Before Dr. Gomez can speak, Shelby jumps back in. "If he can't even come up with something to be grateful for, I mean, give me a break. It's not like he's telling us how many times a day he jerks off."
"All right!" Dr. Gomez raises both her hands. She looks at me with this smile that I think is supposed to be friendly, but I can tell she's irked.
CRAZY GLUE
:
Irked? She's pissed.
SEXY LADY
:
Does anyone think this Gomez lady's hot?
LAUGH TRACK
:
Yes!
SEXY LADY
:
But I'm hotter, right?
LAUGH TRACK
:
Yes!
SEXY LADY
:
Okay, then.
"Jason, you don't have to speak if you don't want to."
Shelby huffs and leans against the wall, crossing her arms.
Dr. Gomez, both hands still in the air, directs one at Shelby, using her hand as a stop sign. "You don't
have to speak, but please know you're safe in here. Despite Shelby's outburst, we're all pulling for one another in this group. Now"—she lowers her arms and settles her hands back in her lap—"I'm sure you have many things to say that would be helpful to the rest of the group."
CRAZY GLUE
:
I'm sure he doesn't.
I nod. "Yeah, okay." I think of my dad and the can of soup I left on the counter for his lunch. I hope he's eating it. "I'm—uh, I'm grateful for soup."
Pete and Haze laugh, but Shelby makes this teeth-sucking noise and lets out another big sigh.
CRAZY GLUE
:
Soup! Way to go, bozo.
LAUGH TRACK
:
(Laughter).
"Care to elaborate on that?" Dr. Gomez smiles at me, and this time it's her friendly, squinty-eyed smile.
CRAZY GLUE
:
No.
"Um, it's nourishing?"
Haze and Pete chuckle again, and Shelby shakes her head and rolls her eyes.
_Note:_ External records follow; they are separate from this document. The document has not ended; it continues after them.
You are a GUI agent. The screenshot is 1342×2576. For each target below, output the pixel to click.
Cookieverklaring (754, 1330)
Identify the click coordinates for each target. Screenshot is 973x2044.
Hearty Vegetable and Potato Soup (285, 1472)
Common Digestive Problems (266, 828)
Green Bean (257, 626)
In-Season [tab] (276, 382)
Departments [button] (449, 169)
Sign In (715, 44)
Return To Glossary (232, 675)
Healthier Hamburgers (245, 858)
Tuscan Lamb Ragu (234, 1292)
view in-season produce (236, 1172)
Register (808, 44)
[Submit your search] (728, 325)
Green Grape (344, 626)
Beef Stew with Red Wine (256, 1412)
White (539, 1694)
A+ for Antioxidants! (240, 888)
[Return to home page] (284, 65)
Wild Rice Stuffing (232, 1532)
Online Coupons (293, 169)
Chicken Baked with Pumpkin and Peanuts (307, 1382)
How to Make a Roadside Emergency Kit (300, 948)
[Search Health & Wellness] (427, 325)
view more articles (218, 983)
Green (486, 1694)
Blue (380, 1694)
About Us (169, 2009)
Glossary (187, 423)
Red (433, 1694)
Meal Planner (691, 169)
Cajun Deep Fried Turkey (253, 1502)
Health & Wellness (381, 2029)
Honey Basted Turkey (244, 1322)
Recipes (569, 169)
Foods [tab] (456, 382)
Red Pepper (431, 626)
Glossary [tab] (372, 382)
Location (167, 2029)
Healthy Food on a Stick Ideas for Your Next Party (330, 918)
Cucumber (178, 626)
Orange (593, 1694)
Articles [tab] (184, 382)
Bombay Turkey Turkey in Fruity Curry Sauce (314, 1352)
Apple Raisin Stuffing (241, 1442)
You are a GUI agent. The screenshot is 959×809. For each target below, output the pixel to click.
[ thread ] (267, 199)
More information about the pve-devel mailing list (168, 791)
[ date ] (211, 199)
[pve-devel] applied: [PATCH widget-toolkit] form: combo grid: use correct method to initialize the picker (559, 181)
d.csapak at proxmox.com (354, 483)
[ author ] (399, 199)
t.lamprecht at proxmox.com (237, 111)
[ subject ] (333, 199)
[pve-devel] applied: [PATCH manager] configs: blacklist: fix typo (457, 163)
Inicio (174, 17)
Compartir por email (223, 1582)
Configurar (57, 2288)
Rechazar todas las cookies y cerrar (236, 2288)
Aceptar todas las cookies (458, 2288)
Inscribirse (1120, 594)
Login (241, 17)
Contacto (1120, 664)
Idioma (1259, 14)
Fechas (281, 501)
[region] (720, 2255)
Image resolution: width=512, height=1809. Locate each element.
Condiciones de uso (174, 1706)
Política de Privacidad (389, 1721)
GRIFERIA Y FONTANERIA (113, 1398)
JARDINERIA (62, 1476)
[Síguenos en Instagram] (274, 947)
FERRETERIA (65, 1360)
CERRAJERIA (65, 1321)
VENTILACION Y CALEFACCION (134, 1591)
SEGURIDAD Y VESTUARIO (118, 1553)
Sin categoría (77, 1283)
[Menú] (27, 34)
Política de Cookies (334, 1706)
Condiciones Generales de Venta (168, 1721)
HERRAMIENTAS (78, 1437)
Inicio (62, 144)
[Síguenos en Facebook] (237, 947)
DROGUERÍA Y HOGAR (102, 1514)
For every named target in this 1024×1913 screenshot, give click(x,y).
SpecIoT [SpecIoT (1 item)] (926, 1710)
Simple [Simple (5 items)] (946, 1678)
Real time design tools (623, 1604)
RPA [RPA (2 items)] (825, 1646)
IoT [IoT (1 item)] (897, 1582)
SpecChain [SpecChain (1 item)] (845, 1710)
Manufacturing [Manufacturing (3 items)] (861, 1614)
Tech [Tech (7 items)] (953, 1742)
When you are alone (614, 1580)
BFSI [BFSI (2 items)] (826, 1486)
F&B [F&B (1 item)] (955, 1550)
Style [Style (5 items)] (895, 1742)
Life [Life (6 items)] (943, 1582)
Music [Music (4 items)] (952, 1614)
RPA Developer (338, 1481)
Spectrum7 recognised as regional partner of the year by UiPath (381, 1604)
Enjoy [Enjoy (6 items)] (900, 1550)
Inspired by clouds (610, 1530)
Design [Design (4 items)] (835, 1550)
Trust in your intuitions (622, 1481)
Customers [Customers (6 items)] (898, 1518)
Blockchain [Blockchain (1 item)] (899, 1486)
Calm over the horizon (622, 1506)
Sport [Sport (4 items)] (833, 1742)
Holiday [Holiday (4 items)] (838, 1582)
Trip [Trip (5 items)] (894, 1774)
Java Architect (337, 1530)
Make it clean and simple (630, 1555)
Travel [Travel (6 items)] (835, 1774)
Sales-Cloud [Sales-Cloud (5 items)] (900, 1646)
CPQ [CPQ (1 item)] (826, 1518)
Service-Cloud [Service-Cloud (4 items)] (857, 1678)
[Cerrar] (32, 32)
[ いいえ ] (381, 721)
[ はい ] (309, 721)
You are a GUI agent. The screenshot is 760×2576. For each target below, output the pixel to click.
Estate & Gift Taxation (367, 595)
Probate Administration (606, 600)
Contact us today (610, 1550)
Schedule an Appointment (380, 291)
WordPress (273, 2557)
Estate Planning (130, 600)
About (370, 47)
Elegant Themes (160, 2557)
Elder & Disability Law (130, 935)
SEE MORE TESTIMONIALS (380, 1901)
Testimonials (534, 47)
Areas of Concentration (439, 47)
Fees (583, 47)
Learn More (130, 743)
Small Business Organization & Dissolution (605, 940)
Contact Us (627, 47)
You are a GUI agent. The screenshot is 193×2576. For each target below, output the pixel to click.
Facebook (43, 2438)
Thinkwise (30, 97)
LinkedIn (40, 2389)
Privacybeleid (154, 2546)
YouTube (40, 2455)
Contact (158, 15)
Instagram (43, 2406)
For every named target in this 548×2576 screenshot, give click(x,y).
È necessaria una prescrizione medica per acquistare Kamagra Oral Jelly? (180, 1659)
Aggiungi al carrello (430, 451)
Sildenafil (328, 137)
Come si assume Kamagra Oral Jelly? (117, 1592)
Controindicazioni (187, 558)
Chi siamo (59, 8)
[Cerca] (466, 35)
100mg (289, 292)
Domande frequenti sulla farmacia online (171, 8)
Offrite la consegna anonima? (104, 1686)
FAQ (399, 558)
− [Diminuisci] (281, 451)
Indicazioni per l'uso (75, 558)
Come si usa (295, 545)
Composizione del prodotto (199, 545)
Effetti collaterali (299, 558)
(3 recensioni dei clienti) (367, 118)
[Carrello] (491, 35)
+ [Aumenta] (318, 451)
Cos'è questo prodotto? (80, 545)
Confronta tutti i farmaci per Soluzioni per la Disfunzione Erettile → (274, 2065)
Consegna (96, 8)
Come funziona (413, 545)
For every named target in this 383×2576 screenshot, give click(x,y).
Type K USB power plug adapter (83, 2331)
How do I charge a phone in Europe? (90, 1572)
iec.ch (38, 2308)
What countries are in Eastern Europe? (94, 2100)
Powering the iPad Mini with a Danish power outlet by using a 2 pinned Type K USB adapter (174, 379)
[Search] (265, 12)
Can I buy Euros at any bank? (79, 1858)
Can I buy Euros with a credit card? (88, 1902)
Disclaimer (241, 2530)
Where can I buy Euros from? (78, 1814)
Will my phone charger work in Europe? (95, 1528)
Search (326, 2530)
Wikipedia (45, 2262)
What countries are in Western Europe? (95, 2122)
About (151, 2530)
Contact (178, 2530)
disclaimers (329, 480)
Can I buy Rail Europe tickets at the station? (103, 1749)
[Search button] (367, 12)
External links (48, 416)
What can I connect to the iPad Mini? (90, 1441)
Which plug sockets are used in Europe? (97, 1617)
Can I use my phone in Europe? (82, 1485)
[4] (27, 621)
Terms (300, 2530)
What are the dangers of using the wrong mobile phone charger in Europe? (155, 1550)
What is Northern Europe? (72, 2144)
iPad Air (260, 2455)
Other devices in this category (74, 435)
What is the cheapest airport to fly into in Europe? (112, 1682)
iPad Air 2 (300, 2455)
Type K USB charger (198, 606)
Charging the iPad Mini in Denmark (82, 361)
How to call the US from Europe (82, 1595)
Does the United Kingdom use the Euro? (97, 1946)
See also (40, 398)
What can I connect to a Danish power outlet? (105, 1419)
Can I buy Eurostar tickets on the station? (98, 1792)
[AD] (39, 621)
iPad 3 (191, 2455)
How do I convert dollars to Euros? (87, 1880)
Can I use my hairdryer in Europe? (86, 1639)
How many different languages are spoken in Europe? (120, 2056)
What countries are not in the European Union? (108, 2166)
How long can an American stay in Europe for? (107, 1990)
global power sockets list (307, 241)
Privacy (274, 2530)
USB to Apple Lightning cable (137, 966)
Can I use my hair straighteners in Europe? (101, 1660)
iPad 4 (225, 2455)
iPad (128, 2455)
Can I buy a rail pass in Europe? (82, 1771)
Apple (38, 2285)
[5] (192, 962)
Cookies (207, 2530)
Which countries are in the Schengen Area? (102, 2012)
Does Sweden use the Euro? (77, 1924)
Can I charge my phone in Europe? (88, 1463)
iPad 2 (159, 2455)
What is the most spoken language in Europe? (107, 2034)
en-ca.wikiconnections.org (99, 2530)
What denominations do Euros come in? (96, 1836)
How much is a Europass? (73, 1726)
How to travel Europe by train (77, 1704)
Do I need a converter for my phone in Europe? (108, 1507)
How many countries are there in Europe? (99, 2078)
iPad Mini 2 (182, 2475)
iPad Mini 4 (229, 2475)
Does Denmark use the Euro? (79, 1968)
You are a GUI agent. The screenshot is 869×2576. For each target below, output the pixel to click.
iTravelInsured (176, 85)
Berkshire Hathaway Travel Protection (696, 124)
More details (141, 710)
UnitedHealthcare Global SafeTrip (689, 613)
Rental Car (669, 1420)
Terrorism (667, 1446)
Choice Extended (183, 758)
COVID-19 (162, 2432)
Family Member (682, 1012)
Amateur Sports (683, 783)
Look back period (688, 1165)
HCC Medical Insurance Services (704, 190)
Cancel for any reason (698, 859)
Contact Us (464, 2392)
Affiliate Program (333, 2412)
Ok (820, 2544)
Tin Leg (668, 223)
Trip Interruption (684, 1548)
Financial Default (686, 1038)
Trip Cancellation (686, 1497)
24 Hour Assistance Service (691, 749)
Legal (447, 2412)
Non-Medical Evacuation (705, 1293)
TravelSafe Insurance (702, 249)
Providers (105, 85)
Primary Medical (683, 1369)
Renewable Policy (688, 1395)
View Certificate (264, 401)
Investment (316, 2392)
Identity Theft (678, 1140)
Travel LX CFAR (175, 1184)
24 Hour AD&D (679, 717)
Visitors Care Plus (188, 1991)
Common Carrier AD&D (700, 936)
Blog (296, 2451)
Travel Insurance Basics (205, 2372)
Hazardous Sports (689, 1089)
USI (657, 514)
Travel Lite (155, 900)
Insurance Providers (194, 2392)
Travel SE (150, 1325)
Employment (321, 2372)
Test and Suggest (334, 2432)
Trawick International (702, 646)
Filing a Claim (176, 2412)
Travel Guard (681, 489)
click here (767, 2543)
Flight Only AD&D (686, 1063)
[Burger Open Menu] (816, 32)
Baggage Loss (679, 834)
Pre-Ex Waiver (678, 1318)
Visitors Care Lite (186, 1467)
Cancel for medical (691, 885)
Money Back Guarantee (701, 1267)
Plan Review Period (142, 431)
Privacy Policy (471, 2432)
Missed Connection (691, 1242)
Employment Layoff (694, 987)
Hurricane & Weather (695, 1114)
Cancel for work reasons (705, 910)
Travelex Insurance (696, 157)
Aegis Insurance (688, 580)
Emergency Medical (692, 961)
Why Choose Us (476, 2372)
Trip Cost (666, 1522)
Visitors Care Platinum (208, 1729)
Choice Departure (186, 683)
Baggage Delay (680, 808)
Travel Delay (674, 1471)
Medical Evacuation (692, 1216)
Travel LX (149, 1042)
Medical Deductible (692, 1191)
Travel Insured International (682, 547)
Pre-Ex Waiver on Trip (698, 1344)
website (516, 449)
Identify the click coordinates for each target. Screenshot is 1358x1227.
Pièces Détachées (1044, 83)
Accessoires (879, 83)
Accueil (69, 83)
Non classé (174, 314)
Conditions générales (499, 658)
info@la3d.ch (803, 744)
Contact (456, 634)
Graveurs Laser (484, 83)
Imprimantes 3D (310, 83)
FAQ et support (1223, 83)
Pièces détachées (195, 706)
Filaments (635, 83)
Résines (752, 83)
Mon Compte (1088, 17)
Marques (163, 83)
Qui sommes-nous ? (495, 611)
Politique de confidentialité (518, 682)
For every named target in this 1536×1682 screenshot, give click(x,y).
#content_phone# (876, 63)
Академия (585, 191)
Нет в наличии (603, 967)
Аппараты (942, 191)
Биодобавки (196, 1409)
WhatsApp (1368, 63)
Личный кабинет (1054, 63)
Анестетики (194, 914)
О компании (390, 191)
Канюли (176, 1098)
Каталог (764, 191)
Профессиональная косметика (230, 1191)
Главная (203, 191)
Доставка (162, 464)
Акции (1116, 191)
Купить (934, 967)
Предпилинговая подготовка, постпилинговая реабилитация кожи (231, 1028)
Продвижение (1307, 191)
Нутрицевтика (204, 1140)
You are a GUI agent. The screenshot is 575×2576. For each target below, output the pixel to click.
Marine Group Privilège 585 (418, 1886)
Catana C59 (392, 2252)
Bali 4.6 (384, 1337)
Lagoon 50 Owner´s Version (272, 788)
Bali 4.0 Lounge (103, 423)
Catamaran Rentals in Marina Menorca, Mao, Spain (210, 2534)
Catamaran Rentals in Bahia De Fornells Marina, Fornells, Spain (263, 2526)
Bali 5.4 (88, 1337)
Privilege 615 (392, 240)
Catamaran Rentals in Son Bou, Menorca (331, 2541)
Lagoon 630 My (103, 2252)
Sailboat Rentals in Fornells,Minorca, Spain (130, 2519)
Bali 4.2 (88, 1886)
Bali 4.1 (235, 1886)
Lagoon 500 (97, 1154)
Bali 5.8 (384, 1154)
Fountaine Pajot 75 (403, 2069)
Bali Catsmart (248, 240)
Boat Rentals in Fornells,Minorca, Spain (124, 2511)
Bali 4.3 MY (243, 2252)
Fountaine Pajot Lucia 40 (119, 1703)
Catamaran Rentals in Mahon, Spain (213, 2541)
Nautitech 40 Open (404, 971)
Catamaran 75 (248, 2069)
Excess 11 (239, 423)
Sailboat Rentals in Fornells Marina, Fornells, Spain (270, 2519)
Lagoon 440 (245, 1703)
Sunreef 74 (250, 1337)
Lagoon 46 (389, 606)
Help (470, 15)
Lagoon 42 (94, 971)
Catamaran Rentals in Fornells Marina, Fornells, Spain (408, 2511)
Dr. Gomez tilts her head as though trying to figure out whether I'm really this stupid.
LAUGH TRACK
:
Yes!
Then Gomez nods slowly as if she's understanding something very deep and, after another couple of seconds, changes direction. "Shelby, it's your turn."
Shelby raises her arms, then lets them flop in her lap. "Well, crap. I was going to say I'm grateful that Jason has joined our group, but now I don't know what to say."
"Well, I'm grateful," Pete says, and then Haze nods.
"Me too. Glad you're here, dude."
"Shelby," Dr. Gomez says, "why don't you tell Jason why you particularly wanted him to join us."
LAUGH TRACK
:
(Everyone's mouth hangs open in disbelief).